The world’s children

To the Editor:

Attorney General Jeff Sessions isn’t losing sleep over those children forcibly separated from their parents. He claims most asylum claims will be denied because “many of them … like to make more money … .”

Unfortunately, however, when children are used as bargaining chips, we may never know the conditions these families have experienced. As Daily Kos argues, “sign here and get your baby back” is hardly a way to elicit accurate information.

Right-wing populists imagine hordes of greedy, poorly educated workers eager to steal our well-deserved prosperity. Unfortunately, amidst the justifiable horror evoked by U.S. authorities’ criminal treatment of these children, there is too little examination of the conditions that spur many of these mass migrations. Nor is this an accident. U.S. policy has played a major role in fostering or sustaining the violence that impels many to flee. Admitting that role by implication challenges the legitimacy of those policies.

Since the days of the Monroe Doctrine, the U.S. has treated Central and South America as wholly owned subsidiaries. That has included support for even the most vicious authoritarians as long as they were hospitable to U.S. multinational companies. Franklin Delano Roosevelt is purported to have called Nicaraguan dictator Anastasio Somoza “an SOB, but … our SOB.”

Take the recent example of Honduras, one home of those seeking asylum here. In a late May conversation on “Democracy Now” between Amy Goodman and Dana Frank, a University of California Santa Cruz scholar, Goodman reminded listeners that this June marks “the fifth anniversary of the military coup that deposed the democratically elected Honduran president, Manuel Zelaya, which the U.S. did not oppose. It was the coup, more than drug trafficking and gangs, that opened the doors to the violence in Honduras and unleashed an ongoing wave of state-sponsored repression.”

Frank argues jobs in Central America have been disappearing as a result of free trade agreements and pressure from organizations like the International Monetary Fund.

The extreme poverty “is a direct result of policies of both the Honduran government and the U.S. government,” he said, “including privatizations, mass layoffs of government workers, and a new law that breaks up full-time jobs and makes them part-time and ineligible for unionization, living wage and the national health service.”

In language that directly addresses Sessions contempt for these migrants, Frank said, “It’s not like people are [saying], ‘Let’s go have the American dream.’ There are almost no jobs for young people … And we’re talking about starving to death — that’s the alternative — or being driven into gangs with tremendous sexual violence. It’s a very, very tragic situation … But it’s not like it tragically just happened. It’s a direct result of very conscious policies by the U.S. and Honduran governments.”
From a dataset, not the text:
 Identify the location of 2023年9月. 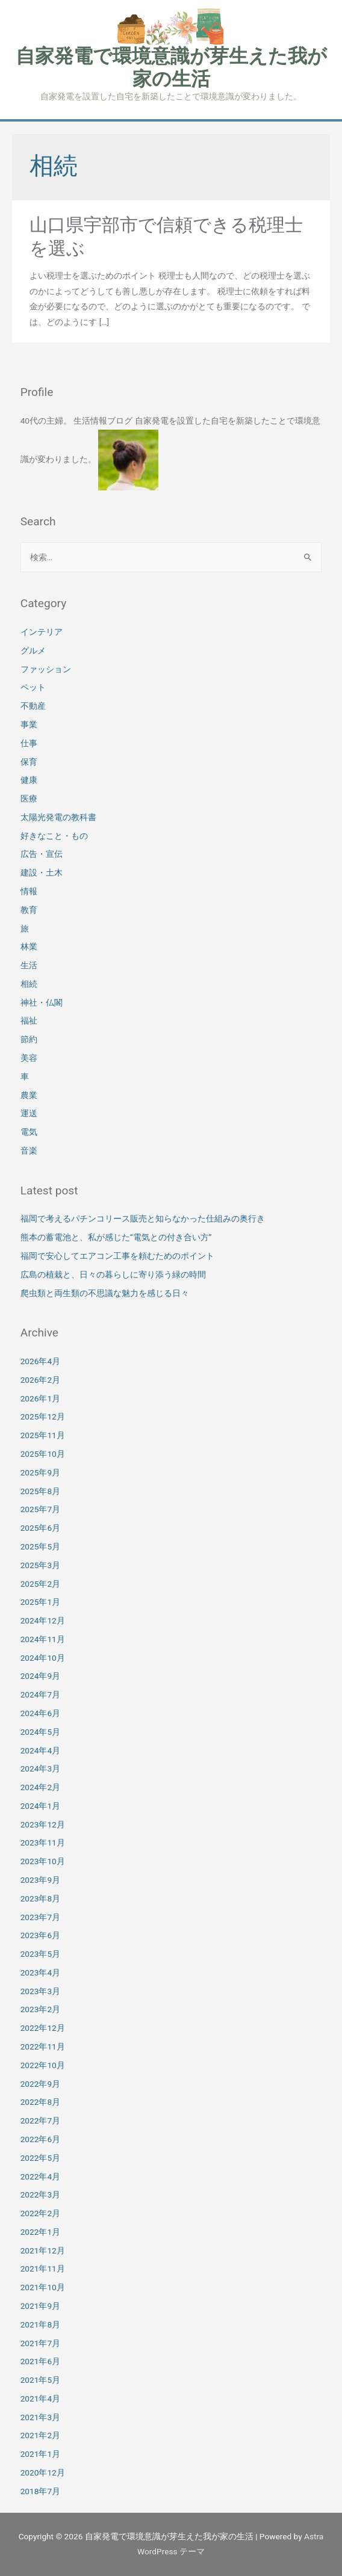 (40, 1880).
Throughout Central America, extreme inequality, along with ruthless and repressive governments, has led to a pathological politics. Governments are brutal but also unstable. They often rely on or tacitly encourage paramilitary forces. These allow them to evade responsibility for the crimes on which their rules depend.

That these conditions should constitute grounds for asylum is clear, but the Trump administration defines violence in as narrow a manner as possible. Only a gun pointed at one’s head and imminently prepared to shoot is violence. To view violence of paramilitary forces or even spousal violence systemically — where murder and regular intimidation are the backdrop of daily life — might make the Trump administration appear soft on immigration and disdainful of its base.

But equally significant, attention to these conditions and their cause casts doubt not only on the substance of U.S. foreign policy but also on its methods. The Obama administration supported regressive economic policy in Latin America and stood idly by in the face of a brutal coup. Trump ups the ante. The U.S. now has a president who explicitly supports foreign leaders’ assassination of drug dealers and here at home encourages his supporters to rough up opponents.

How far are we from importing not only asylum seekers but also paramilitary violence from these unstable states? If we do not end this cruelty on our borders, our children may pay a heavy price.